__Task details__. Please write out all the entries exactly, without the pictures.

****************************************

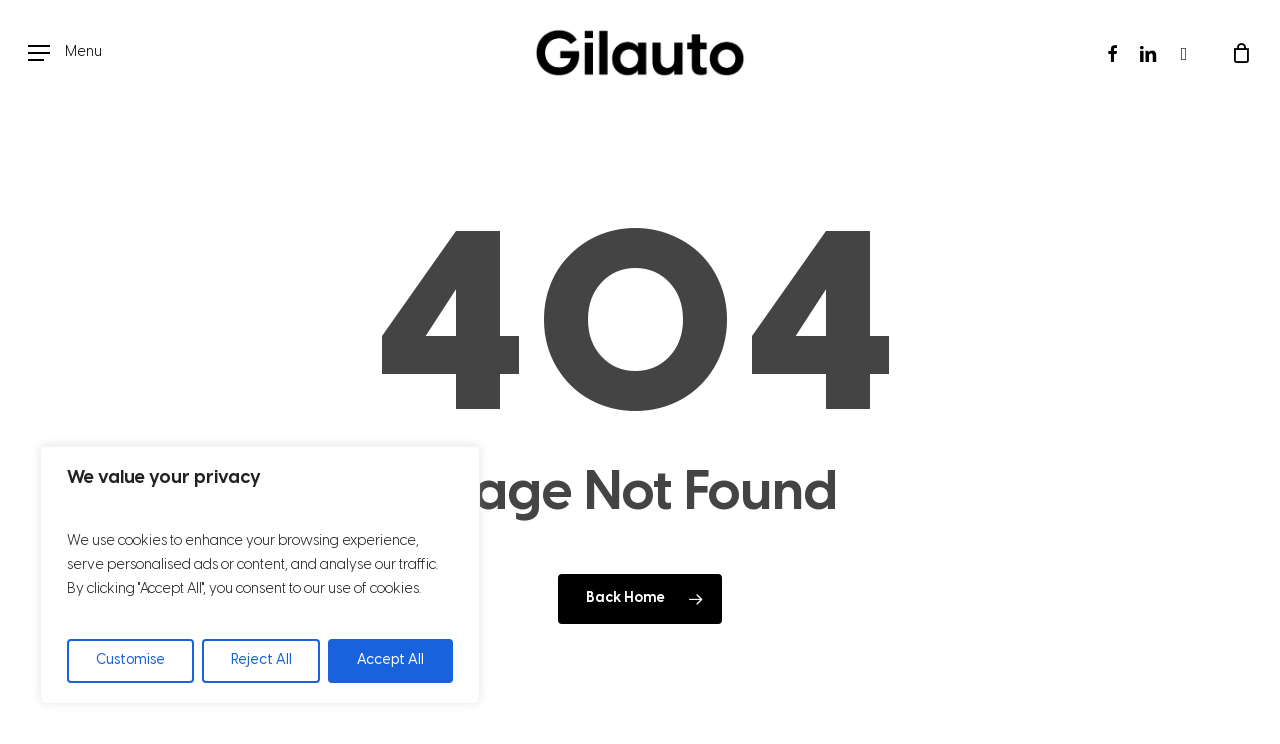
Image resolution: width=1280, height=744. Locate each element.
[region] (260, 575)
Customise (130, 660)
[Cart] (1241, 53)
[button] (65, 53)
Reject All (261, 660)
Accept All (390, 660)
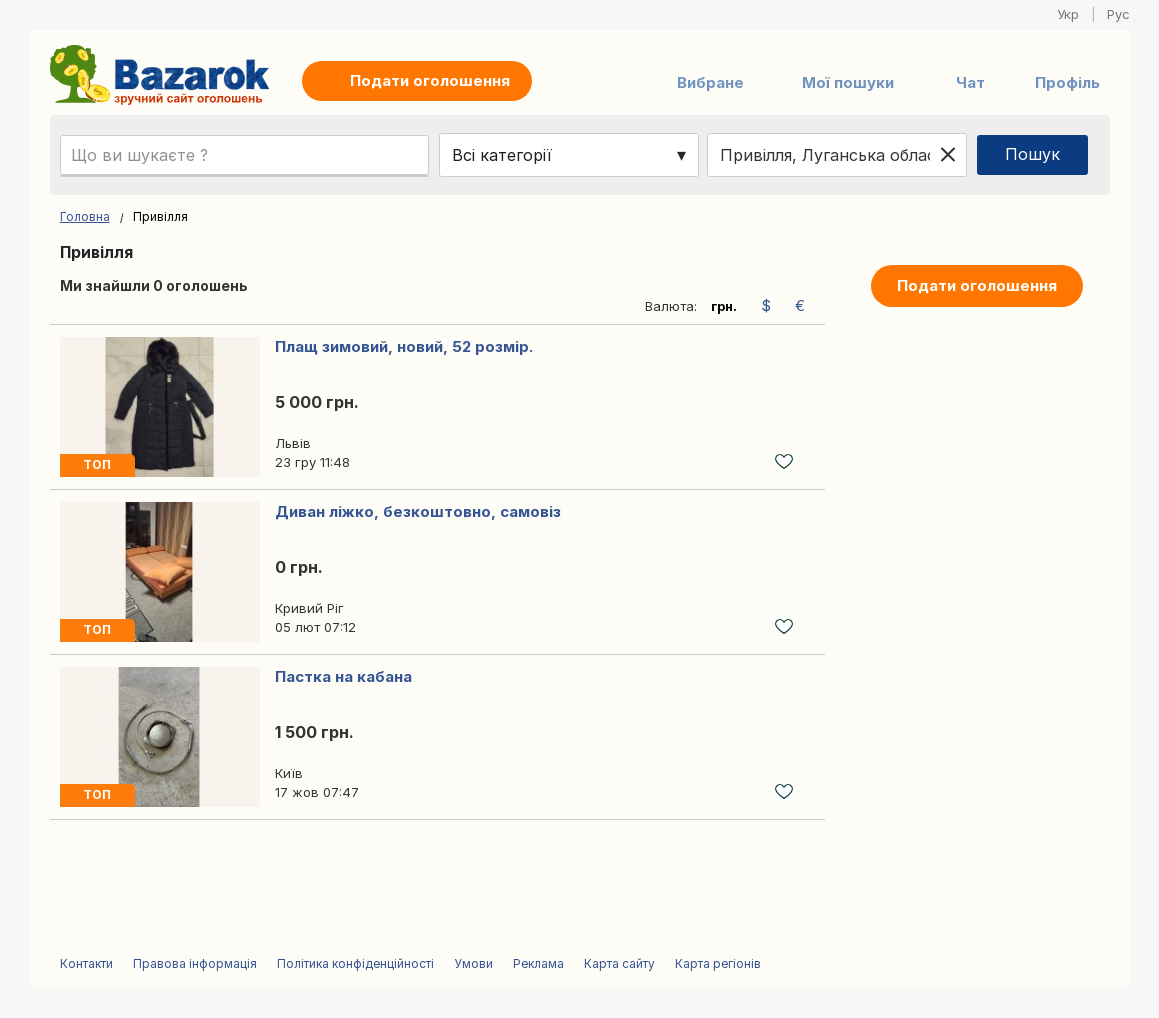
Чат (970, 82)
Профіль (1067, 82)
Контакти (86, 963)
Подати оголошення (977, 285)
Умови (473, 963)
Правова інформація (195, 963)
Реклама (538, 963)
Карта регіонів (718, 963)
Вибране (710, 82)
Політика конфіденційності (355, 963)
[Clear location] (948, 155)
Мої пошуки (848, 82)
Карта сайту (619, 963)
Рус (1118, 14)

****************************************

__Task solution__.
Image resolution: width=1280, height=744. Locate each element.
[region] (260, 575)
Customise (130, 660)
[Cart] (1241, 53)
[button] (65, 53)
Reject All (261, 660)
Accept All (390, 660)
Чат (970, 82)
Профіль (1067, 82)
Контакти (86, 963)
Подати оголошення (977, 285)
Умови (473, 963)
Правова інформація (195, 963)
Реклама (538, 963)
Карта регіонів (718, 963)
Вибране (710, 82)
Політика конфіденційності (355, 963)
[Clear location] (948, 155)
Мої пошуки (848, 82)
Карта сайту (619, 963)
Рус (1118, 14)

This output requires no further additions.